Waterboarding
Khalid Sheikh Muhammed, accused mastermind of the 9/11 attacks, as depicted in a 2001 FBI Wanted poster. (Credit: Wikimedia Commons)

On Tuesday, the mastermind of the 9/11 attacks, Khalid Sheikh Mohammed, sat just yards from Dr. James Mitchell, who waterboarded him 183 times in a CIA black site in Poland in March 2003.

The encounter took place in a courtroom in Guantanamo Bay, the U.S. enclave in Cuba where suspected terrorists are held.

From The Intercept

“I suspected from the beginning that I would end up here,” James Mitchell told a Guantánamo Bay courtroom. Dressed in a charcoal suit and bright red tie, Mitchell stated that although he could have testified over a video link, he had chosen to come in person. “I did it for the victims and families,” he told James G. Connell III, an attorney for Ammar al-Baluchi, one of the accused plotters. “Not for you.”

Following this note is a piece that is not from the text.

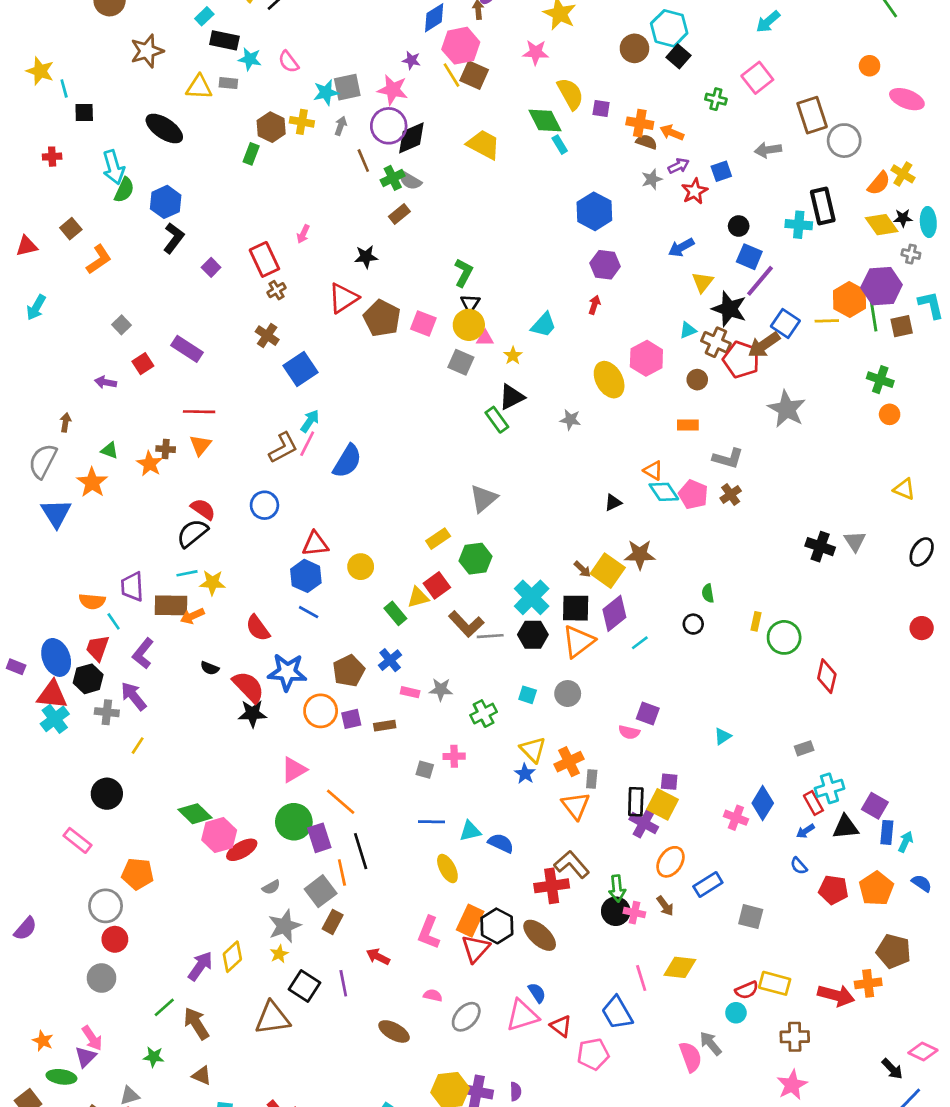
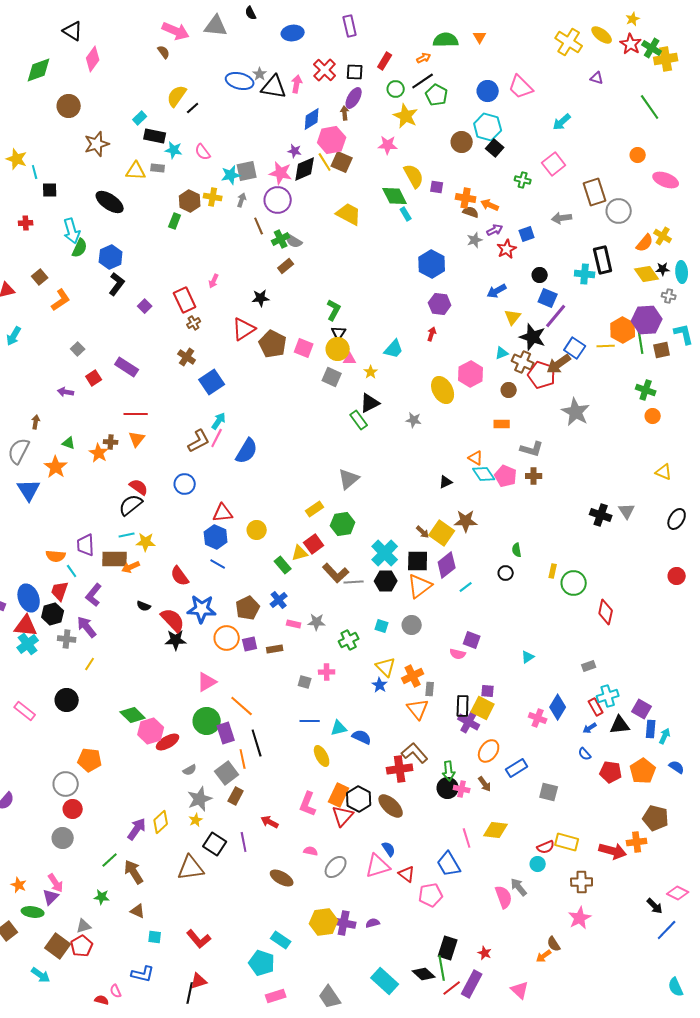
black diamond: (411, 138) -> (305, 169), moved
brown cross: (731, 494) -> (534, 476), turned 35
pink rectangle: (77, 840) -> (25, 711), moved
purple semicircle: (516, 1092) -> (373, 923), turned -104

The topic of Tuesday’s hearing was a motion to suppress statements made by the 9/11 defendants while they were being held in detention, even after they were brought from the CIA’s black sites to Guantánamo. The defense attorneys allege that the statements the men made at Guantánamo were not voluntary because of the profound impact of their prior torture, which was overseen by Mitchell and [fellow psychologist Bruce] Jessen.

Mohammed’s co-defendants Walid bin Attash, Ramzi bin al-Shibh, Mustafa al-Hawsawi, and Mohammed’s nephew Baluchi also endured torture techniques proposed by Mitchell and Jessen, and they, too, were present in the courtroom on Tuesday. There were no audible reactions from the defendants during the morning testimony, which is expected to continue through next week.

Mitchell and Jessen developed a lucrative business providing “enhanced interrogation techniques” to the CIA, according to the Washington Examiner

Mitchell, Jessen, and Associates, founded in 2005, eventually received $81 million out of an authorized $180 million from the government prior to the contract’s termination in 2009, although much likely went to paying company employees, some of whom were probably former CIA interrogators. Mitchell revealed in a 2017 deposition that he received $1,800 per day for overseas work and $15,000 for travel for his first CIA trip in 2002, centered on Abu Zubaydah, a suspected al Qaeda terrorist whom Mitchell eventually waterboarded.

The Senate Intelligence Committee later concluded in a mammoth report, that has never been made public, that the torture techniques were wholly ineffective at developing actionable intelligence. The story is told the movie The Report, starring Adam Driver and Annette Bening.